» Exercise input
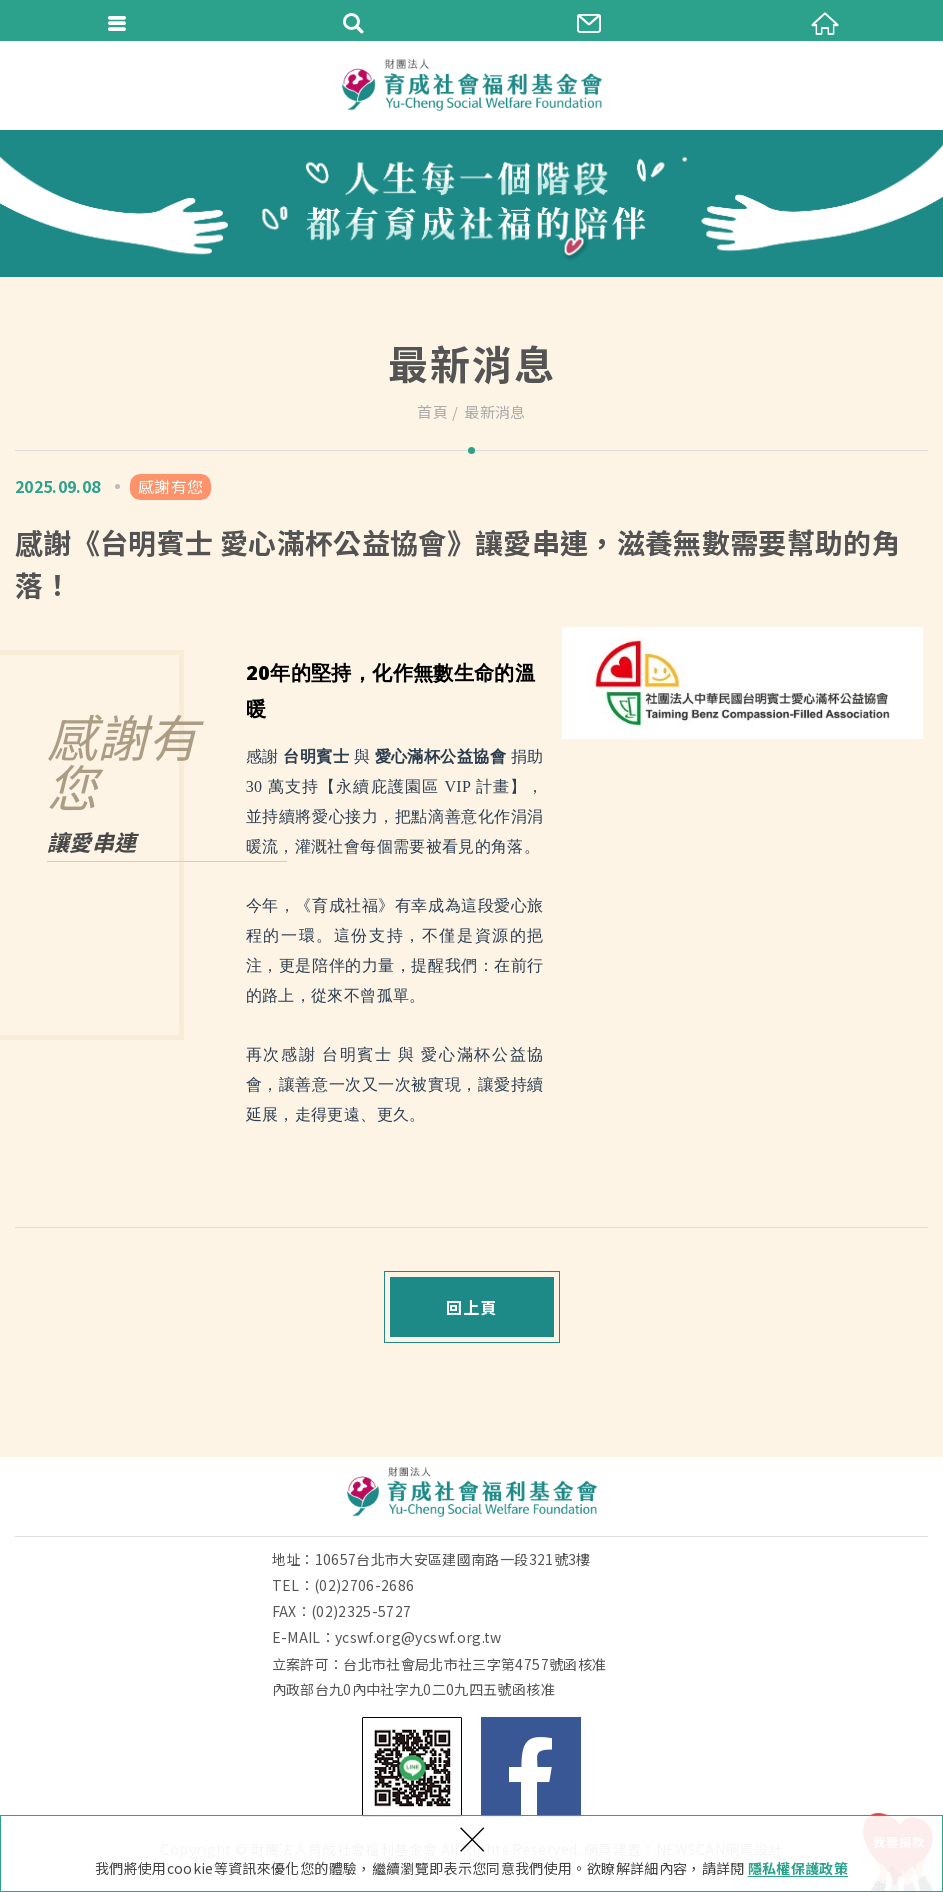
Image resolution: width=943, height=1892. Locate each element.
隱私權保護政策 (798, 1868)
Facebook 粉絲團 (531, 1767)
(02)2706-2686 (364, 1585)
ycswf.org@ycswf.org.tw (418, 1637)
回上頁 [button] (471, 1307)
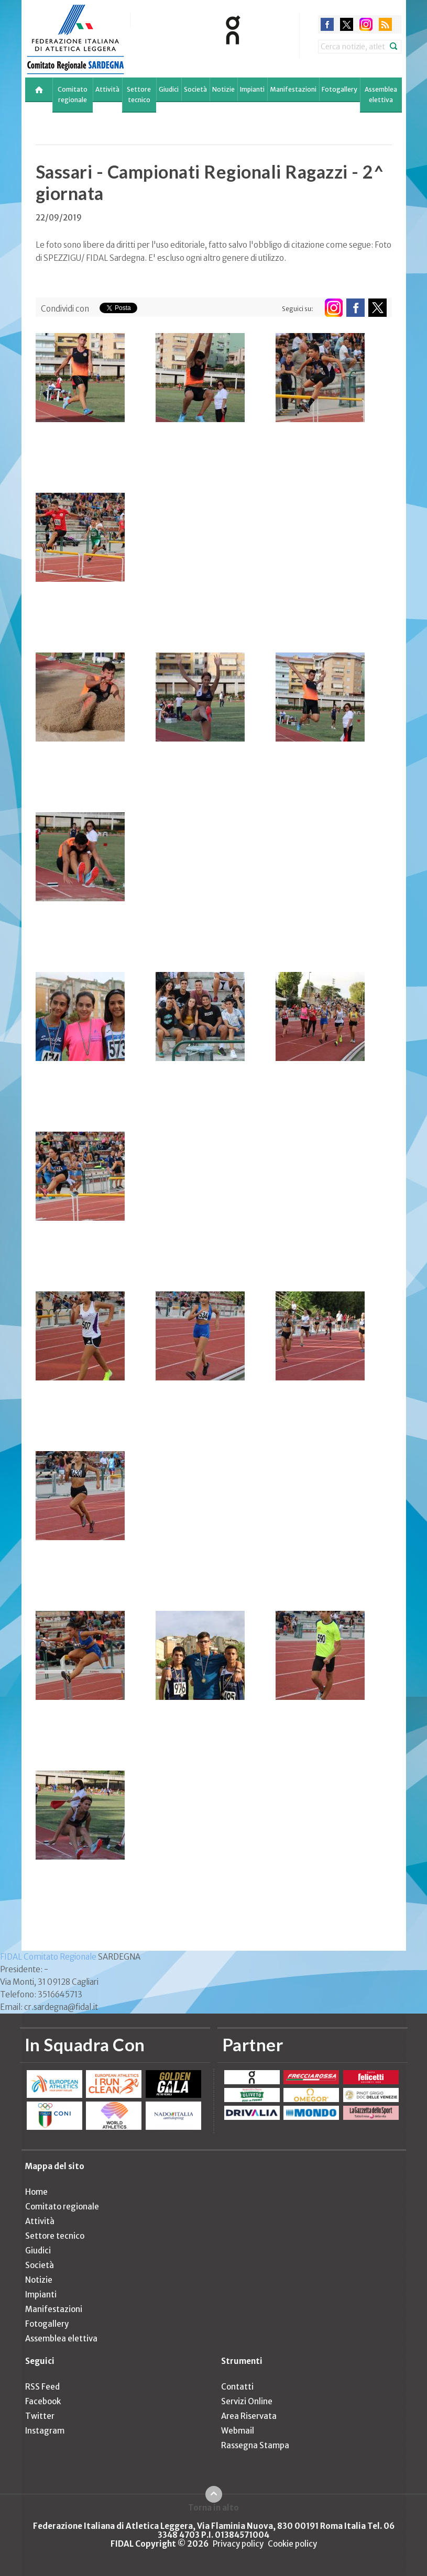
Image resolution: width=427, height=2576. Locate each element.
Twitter (39, 2416)
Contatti (237, 2387)
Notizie (223, 89)
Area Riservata (249, 2416)
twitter (346, 24)
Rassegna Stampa (255, 2445)
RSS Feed (42, 2387)
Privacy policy (238, 2544)
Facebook (43, 2401)
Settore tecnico (139, 94)
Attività (107, 89)
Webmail (237, 2431)
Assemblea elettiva (381, 94)
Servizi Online (246, 2401)
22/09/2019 (59, 218)
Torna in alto (213, 2507)
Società (195, 89)
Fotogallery (339, 89)
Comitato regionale (72, 94)
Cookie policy (292, 2544)
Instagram (44, 2431)
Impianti (252, 89)
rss (385, 24)
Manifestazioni (293, 89)
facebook (327, 24)
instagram (366, 24)
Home (36, 2192)
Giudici (169, 89)
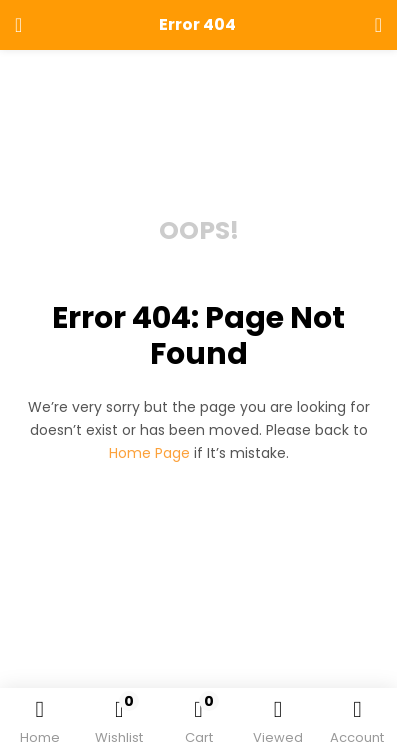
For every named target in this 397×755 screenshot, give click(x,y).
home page (149, 453)
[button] (198, 725)
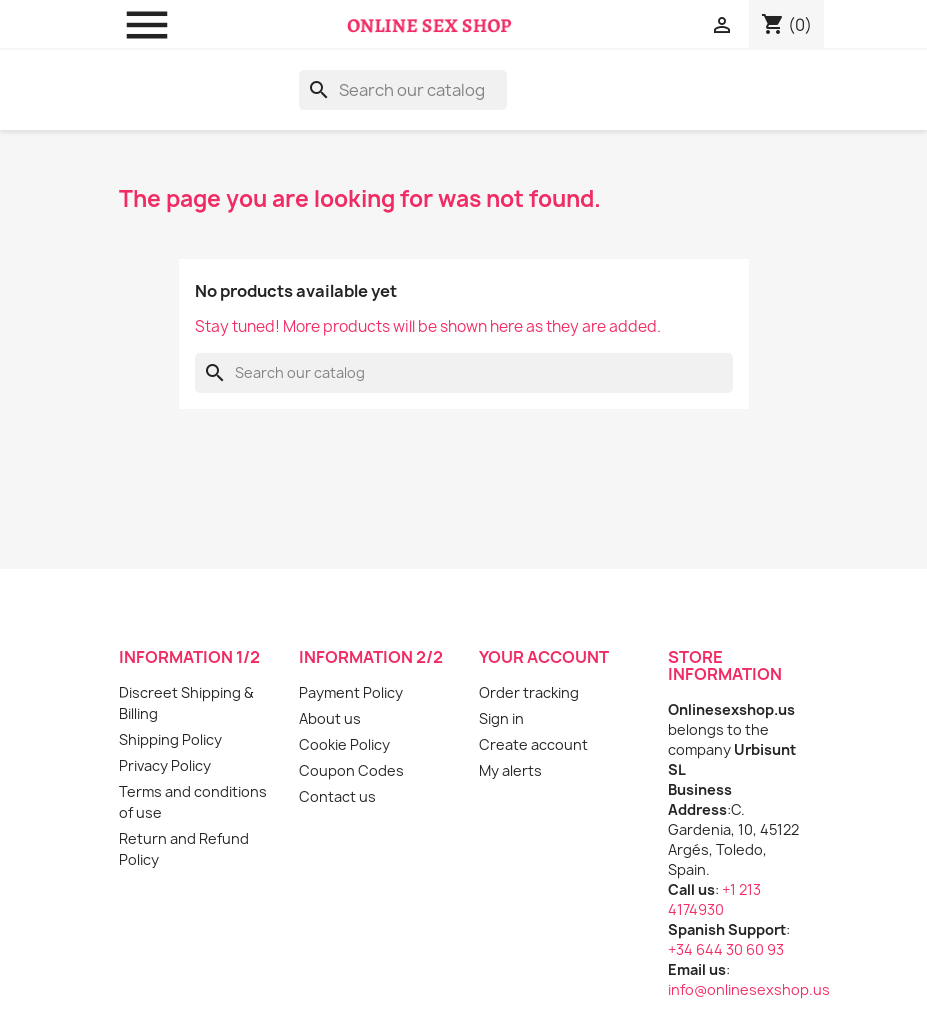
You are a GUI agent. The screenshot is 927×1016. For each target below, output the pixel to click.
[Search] (403, 90)
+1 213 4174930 (714, 899)
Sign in (501, 718)
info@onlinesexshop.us (749, 989)
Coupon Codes (351, 770)
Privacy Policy (165, 765)
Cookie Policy (344, 744)
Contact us (337, 796)
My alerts (510, 770)
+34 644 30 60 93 (726, 949)
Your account (544, 657)
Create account (533, 744)
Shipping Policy (170, 739)
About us (330, 718)
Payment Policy (351, 692)
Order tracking (529, 692)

» Exercise objective
From the records above, count the lines in which the string "Image" is found, and answer with the number alone.

» Answer below
2